Кроме того, почти все при слове “мутация” первым делом вспоминают об ионизирующем излучении – урановых рудах, атомных реакторах, рентгеновских установках и озоновых дырах, о Чернобыле и Хиросиме. О химических мутагенах помнят гораздо реже – хотя встреча с ними для человека, не имеющего дела по работе с изотопами и рентгеновскими установками, гораздо вероятнее, чем с радиацией. А вопрос о том, могут ли мутации происходить сами по себе, без радиации и мутагенов, поначалу вызывает замешательство – с чего бы это им тогда происходить?
Любителям анекдотов про чернобыльских мутантов будет, вероятно, интересно узнать, что специальные генетико-популяционные исследования полевок, обитающих в зоне отчуждения Чернобыльской АЭС (и даже конкретно в местах массового выпадения радионуклидов), не выявили сколько-нибудь заметного повышения у них частоты мутаций по сравнению с популяциями тех же видов из районов, не затронутых катастрофой. С этим согласуются и данные японских генетиков, обследовавших детей хибакуся (так в Японии называют тех, кто пережил атомную бомбардировку): частота новых мутаций у них оказалась не выше, чем у других японцев, родившихся в те же годы.
В той же Чернобыльской зоне на многих сильно загрязненных радионуклидами участках выросли целые рощи уродливых сосен – низкорослых, со странно укороченными ветками. Казалось бы, вот они – мутанты. Но когда “чернобыльские бонсаи” дали семена, ученые высеяли их на делянку с нормальным радиационным фоном. И из семян “мутантов” выросли обычные молодые сосенки. Уродство деревьев-родителей оказалось не мутацией, а морфозом: радиация грубо нарушила у них процессы индивидуального развития и формообразования, но практически никак не повлияла на их гены.
Откуда же взялось всеобщее убеждение в том, что радиация – главная и чуть ли не единственная причина мутаций? Косвенно виноват в этом замечательный американский генетик Герман Мёллер. Именно он в 1927 году впервые в мире показал возможность искусственного мутагенеза, использовав для этого рентгеновские лучи. Объектом в этих опытах служило любимейшее существо генетиков того времени – плодовая мушка дрозофила. Именно из-за ее необычайной популярности у коллег Мёллер ее и выбрал: генетику дрозофилы к тому времени уже неплохо изучили, и можно было воспользоваться уже выведенными чистыми линиями (группами организмов, внутри которых отсутствует генетическое разнообразие по одному, нескольким или вообще всем признакам), в которых гораздо легче выявлять вновь возникшие мутации. Впоследствии мутагенное действие всех разновидностей ионизирующего излучения подтвердили на дрожжах и других представителях царства грибов, на бактериях и иных организмах, а также на культурах клеток.

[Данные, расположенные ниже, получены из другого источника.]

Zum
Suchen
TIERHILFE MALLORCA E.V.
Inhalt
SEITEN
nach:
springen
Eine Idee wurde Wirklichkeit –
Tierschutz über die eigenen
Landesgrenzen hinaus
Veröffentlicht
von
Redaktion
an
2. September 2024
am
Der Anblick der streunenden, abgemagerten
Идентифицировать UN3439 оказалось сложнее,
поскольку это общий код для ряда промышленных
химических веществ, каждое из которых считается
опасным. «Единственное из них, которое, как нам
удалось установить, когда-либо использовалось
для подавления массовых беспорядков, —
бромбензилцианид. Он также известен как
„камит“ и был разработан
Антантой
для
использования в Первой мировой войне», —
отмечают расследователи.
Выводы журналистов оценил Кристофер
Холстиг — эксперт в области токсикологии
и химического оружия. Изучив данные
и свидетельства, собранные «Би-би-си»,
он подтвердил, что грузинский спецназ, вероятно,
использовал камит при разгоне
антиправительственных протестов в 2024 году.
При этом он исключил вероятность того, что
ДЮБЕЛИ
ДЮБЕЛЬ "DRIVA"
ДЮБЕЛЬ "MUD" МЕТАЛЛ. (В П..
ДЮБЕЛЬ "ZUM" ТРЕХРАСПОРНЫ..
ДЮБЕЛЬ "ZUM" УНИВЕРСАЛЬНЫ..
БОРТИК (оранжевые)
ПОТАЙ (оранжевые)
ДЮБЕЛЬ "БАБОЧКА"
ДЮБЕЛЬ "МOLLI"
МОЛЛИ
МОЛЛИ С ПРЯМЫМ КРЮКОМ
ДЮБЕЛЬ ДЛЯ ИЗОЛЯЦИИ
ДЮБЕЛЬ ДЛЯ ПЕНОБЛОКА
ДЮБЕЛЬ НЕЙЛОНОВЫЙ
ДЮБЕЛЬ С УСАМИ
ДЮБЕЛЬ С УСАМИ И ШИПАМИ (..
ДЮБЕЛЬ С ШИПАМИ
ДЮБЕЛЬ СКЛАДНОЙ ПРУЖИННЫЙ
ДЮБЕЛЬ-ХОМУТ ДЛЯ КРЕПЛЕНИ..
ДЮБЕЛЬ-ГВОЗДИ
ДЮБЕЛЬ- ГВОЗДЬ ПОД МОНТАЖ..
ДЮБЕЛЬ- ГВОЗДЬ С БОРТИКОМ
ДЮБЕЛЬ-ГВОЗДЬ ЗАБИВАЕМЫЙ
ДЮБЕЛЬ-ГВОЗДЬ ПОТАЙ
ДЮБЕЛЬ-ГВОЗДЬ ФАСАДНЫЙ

Почему же тогда этот эффект не обнаруживается у полевок, сосен и людей? Во-первых, разные виды излучения обладают разной проникающей способностью. Мёллер использовал рентгеновские лучи, хорошо проникающие даже сквозь значительную толщу биологических тканей. К тому же у дрозофил толщина всех тканей, отделяющих половые клетки от внешней среды, составляет доли миллиметра, и рентгеновские кванты проникают к ним практически беспрепятственно. Тем более это справедливо для микроорганизмов и клеточных культур, где между лучом и клеткой-мишенью нет вообще никаких экранов.
Примерно такой же проникающей способностью обладает гамма-излучение, сходное по природе с рентгеновским: и то и другое представляет собой поток высокоэнергетических электромагнитных волн, только у гамма-лучей энергия (а значит, и разрушительное действие) каждого кванта еще выше. А вот у других видов радиации проникающая способность гораздо ниже. Альфа-частицы (ядра гелия) даже в воздухе летят недалеко, в плотных же средах (в том числе в живых тканях) их проникающая способность измеряется микронами. Бета-частицы (электроны, образовавшиеся в ходе ядерных реакций) проникают в живую ткань на несколько миллиметров. Оба типа частиц полностью поглощаются одеждой. Даже нейтроны, слабо взаимодействующие с веществом из-за своей электрической нейтральности, в тканях пробегают лишь сантиметры.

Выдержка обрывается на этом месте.